Context Engineering: Beyond Prompt Engineering

Everyone talks about prompt engineering. Few talk about what actually matters: context engineering.

The prompt is the question you ask. The context is everything that shapes how the model understands that question. And in production systems, the context window—not the prompt—is where the real engineering happens.

The Context Window as a Scarce Resource

Modern LLMs offer generous context windows: 128k tokens for GPT-4, 200k for Claude. But treating context as unlimited is a mistake.

Here’s why:

Attention degrades with length. The “lost in the middle” phenomenon is real—information in the middle of long contexts gets less attention.
Cost scales linearly. Every token costs money. A 100k context costs 10x more than a 10k context.
Latency increases. Longer contexts mean slower responses. Users notice.

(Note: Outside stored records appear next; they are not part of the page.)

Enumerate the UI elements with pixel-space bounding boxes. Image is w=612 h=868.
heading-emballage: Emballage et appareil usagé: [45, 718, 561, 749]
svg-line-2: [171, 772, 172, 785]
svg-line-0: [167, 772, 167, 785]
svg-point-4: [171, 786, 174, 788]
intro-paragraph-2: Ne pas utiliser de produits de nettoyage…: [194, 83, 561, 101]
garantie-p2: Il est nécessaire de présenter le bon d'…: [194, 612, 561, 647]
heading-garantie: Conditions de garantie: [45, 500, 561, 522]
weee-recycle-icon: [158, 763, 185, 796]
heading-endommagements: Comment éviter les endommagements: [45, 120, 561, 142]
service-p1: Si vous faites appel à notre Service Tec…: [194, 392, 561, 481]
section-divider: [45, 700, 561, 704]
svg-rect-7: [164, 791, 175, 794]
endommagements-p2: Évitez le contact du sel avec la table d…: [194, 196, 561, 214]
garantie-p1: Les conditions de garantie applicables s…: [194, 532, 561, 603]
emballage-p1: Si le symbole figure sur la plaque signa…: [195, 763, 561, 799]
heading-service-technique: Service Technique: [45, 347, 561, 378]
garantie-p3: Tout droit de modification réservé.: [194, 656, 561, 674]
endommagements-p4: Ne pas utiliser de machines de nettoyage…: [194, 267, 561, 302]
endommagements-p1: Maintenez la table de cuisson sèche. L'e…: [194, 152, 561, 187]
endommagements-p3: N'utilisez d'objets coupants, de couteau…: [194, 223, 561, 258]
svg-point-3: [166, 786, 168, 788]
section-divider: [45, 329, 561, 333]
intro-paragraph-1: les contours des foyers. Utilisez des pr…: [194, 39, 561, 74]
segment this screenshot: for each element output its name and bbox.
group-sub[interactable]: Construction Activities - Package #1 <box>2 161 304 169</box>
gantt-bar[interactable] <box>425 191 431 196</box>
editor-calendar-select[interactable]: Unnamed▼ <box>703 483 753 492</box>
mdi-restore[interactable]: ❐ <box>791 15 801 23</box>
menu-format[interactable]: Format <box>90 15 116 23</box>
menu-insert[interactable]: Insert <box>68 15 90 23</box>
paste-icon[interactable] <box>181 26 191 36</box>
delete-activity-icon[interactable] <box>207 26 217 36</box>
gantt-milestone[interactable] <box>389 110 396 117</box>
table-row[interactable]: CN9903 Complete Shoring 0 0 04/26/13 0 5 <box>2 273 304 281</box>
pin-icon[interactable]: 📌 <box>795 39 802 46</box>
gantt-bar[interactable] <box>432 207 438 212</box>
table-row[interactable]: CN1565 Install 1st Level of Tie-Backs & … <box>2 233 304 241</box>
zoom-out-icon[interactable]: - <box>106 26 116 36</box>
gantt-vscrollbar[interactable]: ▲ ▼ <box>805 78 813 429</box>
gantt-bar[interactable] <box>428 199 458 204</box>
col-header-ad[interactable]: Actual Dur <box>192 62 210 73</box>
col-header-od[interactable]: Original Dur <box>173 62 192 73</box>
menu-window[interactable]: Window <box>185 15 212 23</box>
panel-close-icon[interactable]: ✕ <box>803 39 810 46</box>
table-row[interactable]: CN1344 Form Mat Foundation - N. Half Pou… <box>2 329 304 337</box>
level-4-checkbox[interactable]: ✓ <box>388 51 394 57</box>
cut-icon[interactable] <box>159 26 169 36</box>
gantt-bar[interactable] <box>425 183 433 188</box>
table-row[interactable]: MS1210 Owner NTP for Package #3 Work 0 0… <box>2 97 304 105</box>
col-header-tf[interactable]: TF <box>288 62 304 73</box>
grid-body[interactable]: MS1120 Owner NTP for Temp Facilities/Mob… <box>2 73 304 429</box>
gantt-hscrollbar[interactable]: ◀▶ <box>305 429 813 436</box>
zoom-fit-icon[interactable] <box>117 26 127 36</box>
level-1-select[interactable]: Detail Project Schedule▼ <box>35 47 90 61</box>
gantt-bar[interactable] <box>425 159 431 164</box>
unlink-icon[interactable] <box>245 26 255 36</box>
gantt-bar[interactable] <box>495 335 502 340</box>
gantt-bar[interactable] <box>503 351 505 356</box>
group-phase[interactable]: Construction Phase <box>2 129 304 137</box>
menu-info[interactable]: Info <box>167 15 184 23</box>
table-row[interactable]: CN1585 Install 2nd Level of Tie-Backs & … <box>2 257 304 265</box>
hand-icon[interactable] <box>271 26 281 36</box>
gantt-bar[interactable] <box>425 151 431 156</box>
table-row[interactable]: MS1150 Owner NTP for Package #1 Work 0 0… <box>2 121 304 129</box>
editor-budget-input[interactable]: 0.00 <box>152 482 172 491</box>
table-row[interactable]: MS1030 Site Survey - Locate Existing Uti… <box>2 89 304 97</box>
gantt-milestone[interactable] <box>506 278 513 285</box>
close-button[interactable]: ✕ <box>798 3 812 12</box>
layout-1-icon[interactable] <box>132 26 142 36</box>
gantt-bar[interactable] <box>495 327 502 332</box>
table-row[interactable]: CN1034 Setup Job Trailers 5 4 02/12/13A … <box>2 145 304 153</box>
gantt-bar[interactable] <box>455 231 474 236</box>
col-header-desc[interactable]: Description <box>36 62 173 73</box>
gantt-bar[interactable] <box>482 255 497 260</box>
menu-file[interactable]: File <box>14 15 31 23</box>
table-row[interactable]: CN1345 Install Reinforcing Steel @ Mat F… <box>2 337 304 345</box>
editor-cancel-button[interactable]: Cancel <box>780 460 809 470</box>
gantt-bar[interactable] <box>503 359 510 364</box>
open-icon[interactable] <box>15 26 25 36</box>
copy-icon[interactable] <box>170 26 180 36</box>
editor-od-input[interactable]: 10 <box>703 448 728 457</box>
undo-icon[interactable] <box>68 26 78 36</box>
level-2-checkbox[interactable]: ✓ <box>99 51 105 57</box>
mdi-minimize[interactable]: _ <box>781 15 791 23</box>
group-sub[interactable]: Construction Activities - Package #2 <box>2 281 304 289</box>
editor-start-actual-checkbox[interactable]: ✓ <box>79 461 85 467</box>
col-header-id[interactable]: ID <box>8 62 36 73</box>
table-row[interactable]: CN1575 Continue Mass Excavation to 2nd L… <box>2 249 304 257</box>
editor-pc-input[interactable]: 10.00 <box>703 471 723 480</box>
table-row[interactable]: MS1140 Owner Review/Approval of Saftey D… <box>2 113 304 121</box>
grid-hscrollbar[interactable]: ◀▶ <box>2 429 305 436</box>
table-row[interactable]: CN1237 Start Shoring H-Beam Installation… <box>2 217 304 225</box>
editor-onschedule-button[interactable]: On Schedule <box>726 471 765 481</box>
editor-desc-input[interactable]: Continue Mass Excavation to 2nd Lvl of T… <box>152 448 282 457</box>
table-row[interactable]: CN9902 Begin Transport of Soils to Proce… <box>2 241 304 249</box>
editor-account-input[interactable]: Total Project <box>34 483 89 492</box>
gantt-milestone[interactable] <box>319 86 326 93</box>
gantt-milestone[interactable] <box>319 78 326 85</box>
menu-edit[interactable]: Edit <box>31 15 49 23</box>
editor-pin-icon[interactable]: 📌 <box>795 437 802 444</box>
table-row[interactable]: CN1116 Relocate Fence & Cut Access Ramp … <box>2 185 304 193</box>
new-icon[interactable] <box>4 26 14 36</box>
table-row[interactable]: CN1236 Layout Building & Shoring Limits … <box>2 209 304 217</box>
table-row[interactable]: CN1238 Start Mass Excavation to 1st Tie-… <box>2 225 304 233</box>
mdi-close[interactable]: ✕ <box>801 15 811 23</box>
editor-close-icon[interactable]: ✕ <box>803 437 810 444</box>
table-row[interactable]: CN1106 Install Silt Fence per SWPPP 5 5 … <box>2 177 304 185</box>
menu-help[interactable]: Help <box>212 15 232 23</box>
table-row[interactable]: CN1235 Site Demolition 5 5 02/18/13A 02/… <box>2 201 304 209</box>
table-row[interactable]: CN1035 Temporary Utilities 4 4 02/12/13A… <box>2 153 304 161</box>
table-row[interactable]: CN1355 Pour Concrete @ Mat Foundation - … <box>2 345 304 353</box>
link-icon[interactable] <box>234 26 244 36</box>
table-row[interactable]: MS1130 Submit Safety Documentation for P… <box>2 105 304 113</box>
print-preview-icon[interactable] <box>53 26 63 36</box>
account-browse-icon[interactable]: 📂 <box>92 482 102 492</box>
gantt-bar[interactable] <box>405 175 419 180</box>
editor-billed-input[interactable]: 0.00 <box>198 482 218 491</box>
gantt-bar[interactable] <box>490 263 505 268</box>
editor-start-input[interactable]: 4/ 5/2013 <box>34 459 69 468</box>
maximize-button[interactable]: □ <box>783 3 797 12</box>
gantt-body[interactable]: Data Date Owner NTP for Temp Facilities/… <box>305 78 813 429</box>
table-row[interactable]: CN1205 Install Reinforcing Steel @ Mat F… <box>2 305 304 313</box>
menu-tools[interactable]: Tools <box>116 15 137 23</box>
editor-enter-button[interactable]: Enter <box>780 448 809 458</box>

Context engineering is the discipline of maximizing signal and minimizing noise within your token budget.

The Anatomy of Context

Every LLM call has multiple context layers:

┌─────────────────────────────────────────┐
│           System Instructions           │
│  (Role, capabilities, constraints)      │
├─────────────────────────────────────────┤
│          Retrieved Documents            │
│  (RAG results, relevant context)        │
├─────────────────────────────────────────┤
│         Conversation History            │
│  (Prior turns, user preferences)        │
├─────────────────────────────────────────┤
│            Tool Outputs                 │
│  (Function results, API responses)      │
├─────────────────────────────────────────┤
│             User Query                  │
│  (The actual question/request)          │
└─────────────────────────────────────────┘

Each layer serves a purpose. Each layer competes for tokens. Engineering context means making intentional decisions about what goes where—and what gets cut.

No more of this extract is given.